# Problems with walking.



## knittywittywoo (Jun 11, 2011)

Sox is 6 months old and generally a happy dog.
He can be abit snappy occasionally but not particularly nasty.

When he was a puppy we had trouble getting him to go on walks.
He soon worked out that if he sat or laid down he could be pulled upright to continue so taught himself to throw his whole body straight on the ground on his back. This made it almost impossible to get him to move.
He seemed to one day just grow out of it and start walking. Funnily, if we all went he'd walk but if it was just one person with him he'd throw himself to the floor.
He had the snip 2 weeks ago and with the school holidays his routine is abit out of normal.
As I have an 8 year old at home I am only walking Sox 10 minutes up the road 3 times a day and then my husband walks him for an hour off lead at night.
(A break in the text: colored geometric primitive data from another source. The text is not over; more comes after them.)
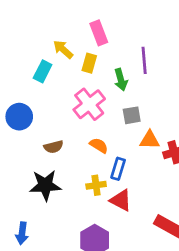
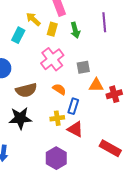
purple line: (144, 60) -> (104, 22), moved
green arrow: (121, 80) -> (75, 30), moved
brown semicircle: (54, 147) -> (26, 90), size x1.5

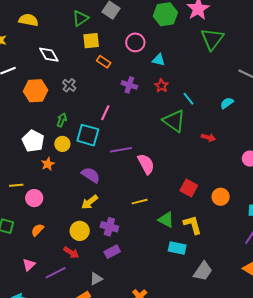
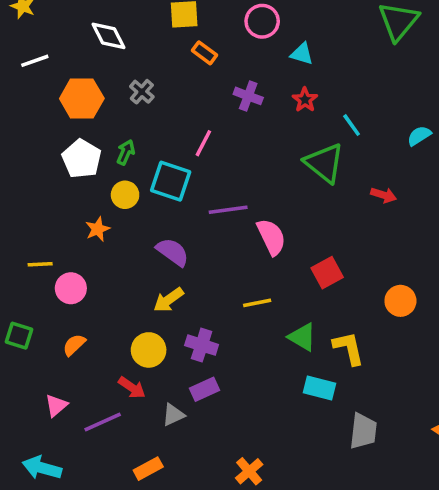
white pentagon: (33, 141) -> (82, 159), moved
red square: (189, 188) -> (327, 273), moved, turned 30
gray trapezoid: (203, 271) -> (363, 431), turned -30
gray triangle: (96, 279) -> (173, 415), moved

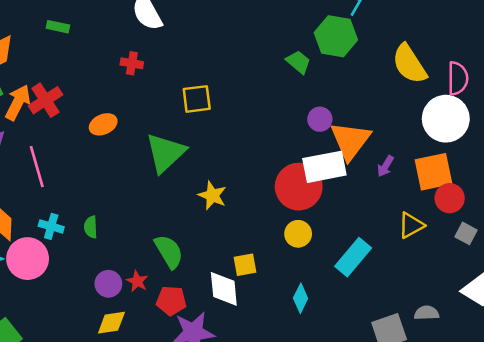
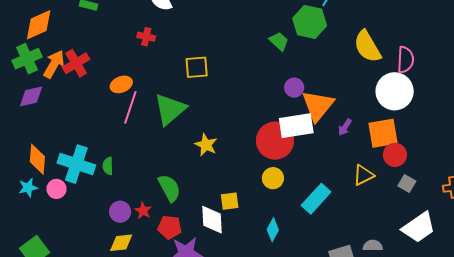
pink line: (37, 167) -> (130, 107), moved, turned 32
cyan cross: (51, 226) -> (76, 164), size x1.8
pink circle: (28, 259) -> (56, 189), size x0.6

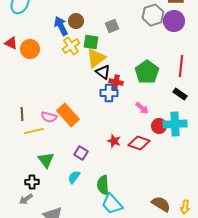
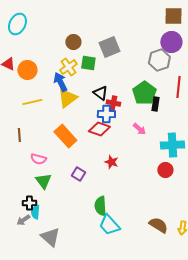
gray hexagon: (153, 15) -> (159, 60), moved
blue arrow: (61, 26) -> (60, 82), moved
gray square: (112, 26) -> (109, 47), size x1.5
yellow triangle: (96, 58) -> (67, 98), moved
black rectangle: (180, 94) -> (155, 104), moved, turned 64
pink semicircle: (49, 117) -> (38, 159), moved
red circle: (159, 126) -> (165, 170), moved
yellow line: (34, 131) -> (32, 102), moved
red diamond: (139, 143) -> (99, 129), moved
cyan semicircle: (74, 177) -> (35, 212), moved, turned -32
He has started doing what he did as a pup.
Yesterday afternoon I walked him up the road with a friend and her dog, they continued and we turned back.
He threw himself on the floor.
I managed to get him up into walking position and set off and then he lunged for my arm through my coat.
He wasn't playing, he was serious.
he did it 3 times in all and I have lovely bruises on my arm.
I had to ring my 8 year old and ask him to come and meet us.

I believe that was because he didn't get his own way.

Today I took him up the road and he didn't want to go up, we were only about 100m from house when he threw himself down.
I got him up and again he went for my arm and this time I managed to get him laid on his side and hold him by the shoulder until he calmed down.
This happened every time I tried to continue the walk, 3 times in total.
Once I turned towards home he was happy to move.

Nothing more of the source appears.